Along the muddy roads and forested rivers snaking through Central Africa, rebels and soldiers, traditional authorities and civil servants, erect roadblocks where they deploy the threat of violence to impose their will on passersby. There are, in fact, so many roadblocks in Central Africa that it is hard to find a road that does not have one. Peer Schouten has mapped over a thousand of them in the Democratic Republic of Congo (DRC), Central African Republic, and South Sudan. In his talk, Schouten will present the main findings of his book Roadblock Politics: the Origins of Violence in Central Africa (Cambridge University Press, 2022), which argues that roadblocks aren’t just a symptom of corruption or state failure but encapsulate a distinct and meaningful form of order-making. The failure to recognise the central role of roadblocks in this region is due to the stubborn myth that political actors, armed or not, behave like aspiring Westphalian states, trying to control as much territory and people as possible.

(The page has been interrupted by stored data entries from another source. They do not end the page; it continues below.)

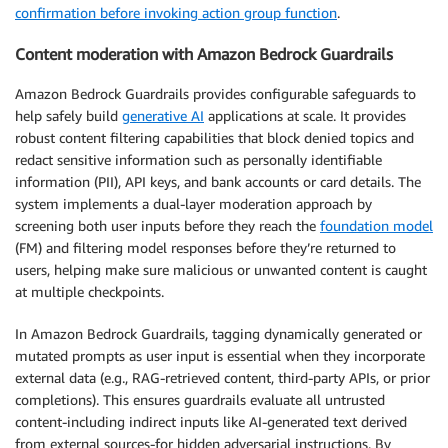
confirmation before invoking action group function
.
Content moderation with Amazon Bedrock Guardrails
Amazon Bedrock Guardrails provides configurable safeguards to
help safely build
generative AI
applications at scale. It provides
robust content filtering capabilities that block denied topics and
redact sensitive information such as personally identifiable
information (PII), API keys, and bank accounts or card details. The
system implements a dual-layer moderation approach by
screening both user inputs before they reach the
foundation model
(FM) and filtering model responses before they’re returned to
users, helping make sure malicious or unwanted content is caught
at multiple checkpoints.
In Amazon Bedrock Guardrails, tagging dynamically generated or
mutated prompts as user input is essential when they incorporate
external data (e.g., RAG-retrieved content, third-party APIs, or prior
completions). This ensures guardrails evaluate all untrusted
content-including indirect inputs like AI-generated text derived
from external sources-for hidden adversarial instructions. By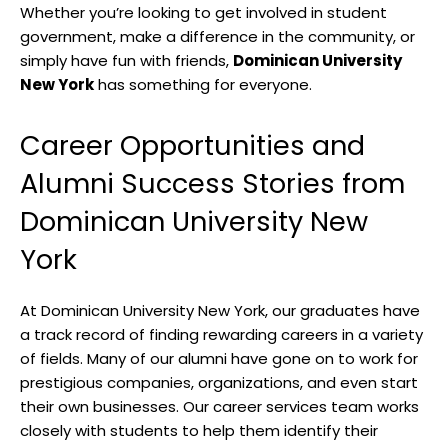
Whether you’re looking to get involved in student
government, make a difference in the community, or
simply have fun with friends,
Dominican University
New York
has something for everyone.
Career Opportunities and
Alumni Success Stories from
Dominican University New
York
At Dominican University New York, our graduates have
a track record of finding rewarding careers in a variety
of fields. Many of our alumni have gone on to work for
prestigious companies, organizations, and even start
their own businesses. Our career services team works
closely with students to help them identify their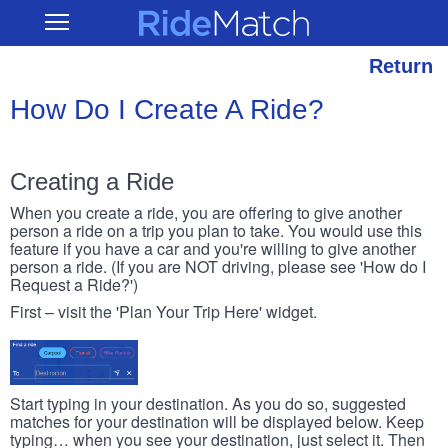
Skip
RideMatch
Open
to
Main
main
Navigation
content
Return
How Do I Create A Ride?
Creating a Ride
When you create a ride, you are offering to give another
person a ride on a trip you plan to take. You would use this
feature if you have a car and you're willing to give another
person a ride. (If you are NOT driving, please see 'How do I
Request a Ride?')
First – visit the 'Plan Your Trip Here' widget.
Start typing in your destination. As you do so, suggested
matches for your destination will be displayed below. Keep
typing… when you see your destination, just select it. Then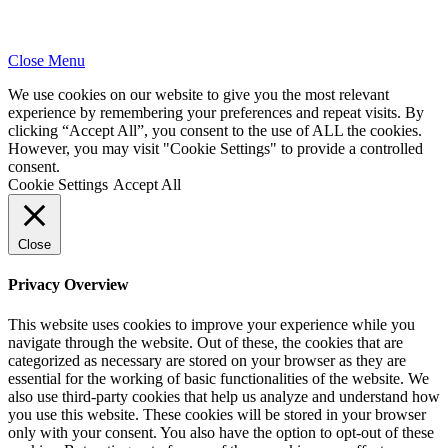
Close Menu
We use cookies on our website to give you the most relevant
experience by remembering your preferences and repeat visits. By
clicking “Accept All”, you consent to the use of ALL the cookies.
However, you may visit "Cookie Settings" to provide a controlled
consent.
Cookie Settings
Accept All
Close
Privacy Overview
This website uses cookies to improve your experience while you
navigate through the website. Out of these, the cookies that are
categorized as necessary are stored on your browser as they are
essential for the working of basic functionalities of the website. We
also use third-party cookies that help us analyze and understand how
you use this website. These cookies will be stored in your browser
only with your consent. You also have the option to opt-out of these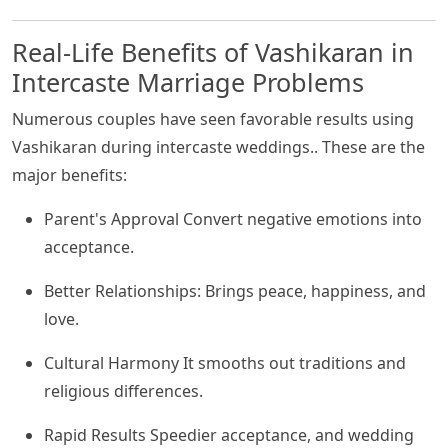
Real-Life Benefits of Vashikaran in
Intercaste Marriage Problems
Numerous couples have seen favorable results using
Vashikaran during intercaste weddings.. These are the
major benefits:
Parent's Approval Convert negative emotions into
acceptance.
Better Relationships: Brings peace, happiness, and
love.
Cultural Harmony It smooths out traditions and
religious differences.
Rapid Results Speedier acceptance, and wedding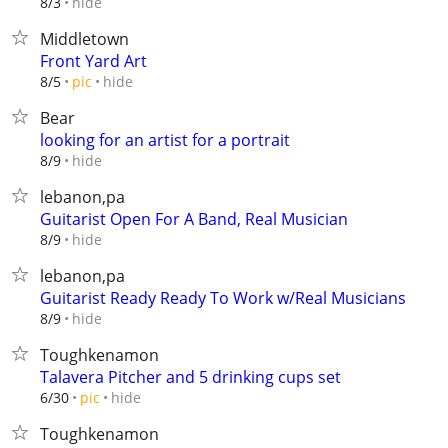
hide
8/3
Middletown
Front Yard Art
hide
8/5
pic
Bear
looking for an artist for a portrait
hide
8/9
lebanon,pa
Guitarist Open For A Band, Real Musician
hide
8/9
lebanon,pa
Guitarist Ready Ready To Work w/Real Musicians
hide
8/9
Toughkenamon
Talavera Pitcher and 5 drinking cups set
hide
6/30
pic
Toughkenamon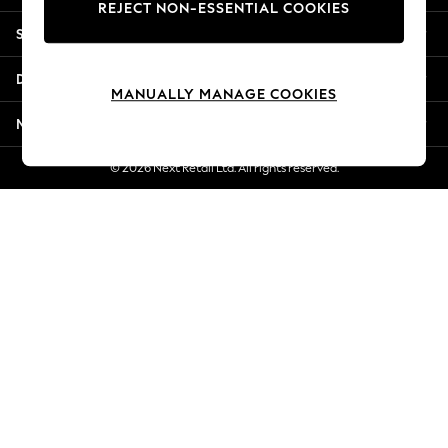
REJECT NON-ESSENTIAL COOKIES
Jorts & Bermuda Shorts
Shopping With Us
Summer Footwear
Hardware Detailing
Departments
The Occasion Shop
MANUALLY MANAGE COOKIES
Boho Styles
More From Next
Festival
Escape into Summer: As Advertised
© 2026 Next Retail Ltd. All rights reserved.
Top Picks
Spring Dressing
Jeans & a Nice Top
Coastal Prints
Capsule Wardrobe
Graphic Styles
Festival
Balloon Trousers
Self.
All Clothing
Beachwear
Blazers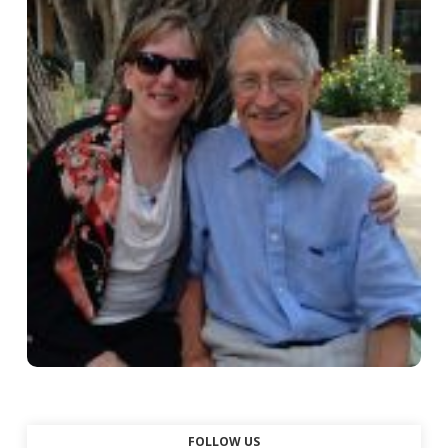
FOLLOW US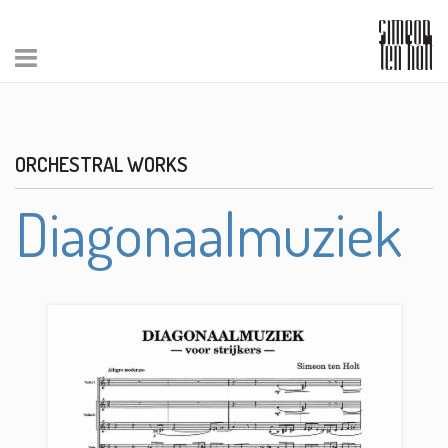
ORCHESTRAL WORKS
Diagonaalmuziek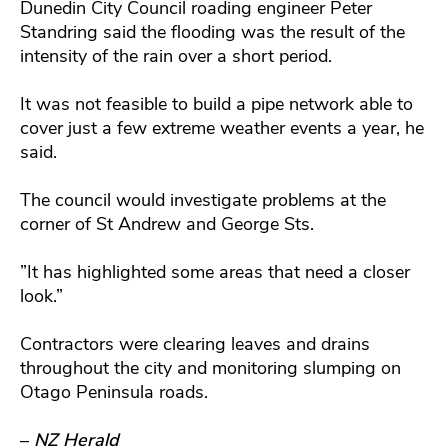
Dunedin City Council roading engineer Peter
Standring said the flooding was the result of the
intensity of the rain over a short period.
It was not feasible to build a pipe network able to
cover just a few extreme weather events a year, he
said.
The council would investigate problems at the
corner of St Andrew and George Sts.
”It has highlighted some areas that need a closer
look.”
Contractors were clearing leaves and drains
throughout the city and monitoring slumping on
Otago Peninsula roads.
–
NZ Herald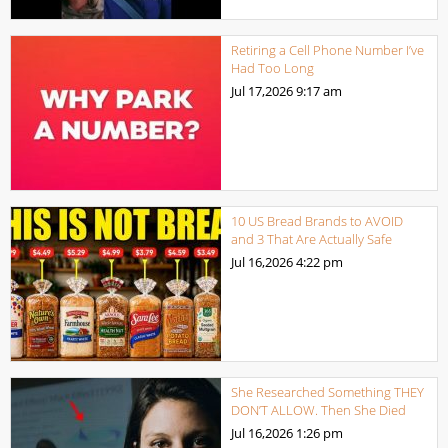
Retiring a Cell Phone Number I’ve
Had Too Long
Jul 17,2026
9:17 am
10 US Bread Brands to AVOID
and 3 That Are Actually Safe
Jul 16,2026
4:22 pm
She Researched Something THEY
DON’T ALLOW. Then She Died
Jul 16,2026
1:26 pm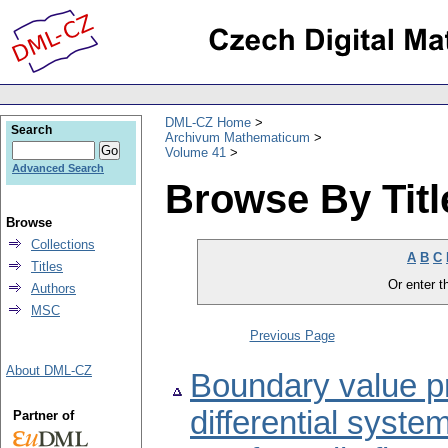
DML-CZ Home
Search
Archivum Mathematicum
Volume 41
Advanced Search
Browse By Titl
Browse
Collections
A
B
C
Titles
Or enter th
Authors
MSC
Previous Page
About DML-CZ
Boundary value pr
differential syste
Partner of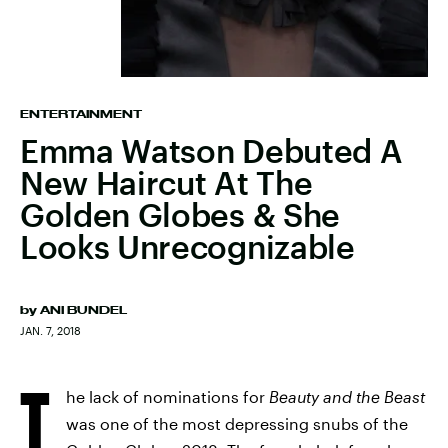
ENTERTAINMENT
Emma Watson Debuted A
New Haircut At The
Golden Globes & She
Looks Unrecognizable
by
ANI BUNDEL
JAN. 7, 2018
T
he lack of nominations for
Beauty and the Beast
was one of the most depressing snubs of the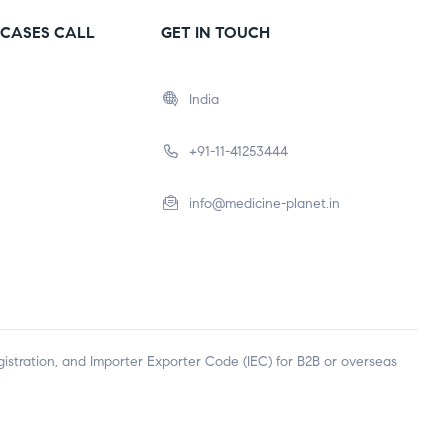
CASES CALL
GET IN TOUCH
India
+91-11-41253444
info@medicine-planet.in
egistration, and Importer Exporter Code (IEC) for B2B or overseas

Zooming in on in the DRC, Schouten discusses how communities, rebels and state security forces forge resistance and power out of control over these narrow points of passage. Roadblock Politics reveals the connections between these roadblocks in Central Africa and global supply chains, tracking the flow of multinational corporations and UN agencies alike through them, to show how they encapsulate a form of power, which thrives under conditions of supply chain capitalism. The book also traces how crucial control over long-distance trade has been in the deep history of the region. In doing so, he develops a new lens through which to understand what drives state formation and conflict in the region, offering a radical alternative to explanations that foreground control over minerals, territory or population as key drivers of Central Africa's violent history.
Peer Schouten (PhD) is a senior researcher at the Danish Institute for International Studies and associate researcher at the International Peace Information Service. His research focuses on the political economy of conflict in Africa, with a focus on how local forms of order-making entangle with global actors and dynamics. As such, he has published widely on the links between business and conflict, infrastructure and state building, extractive industries, and on roadblocks - all grounded in an empirical commitment to Central Africa.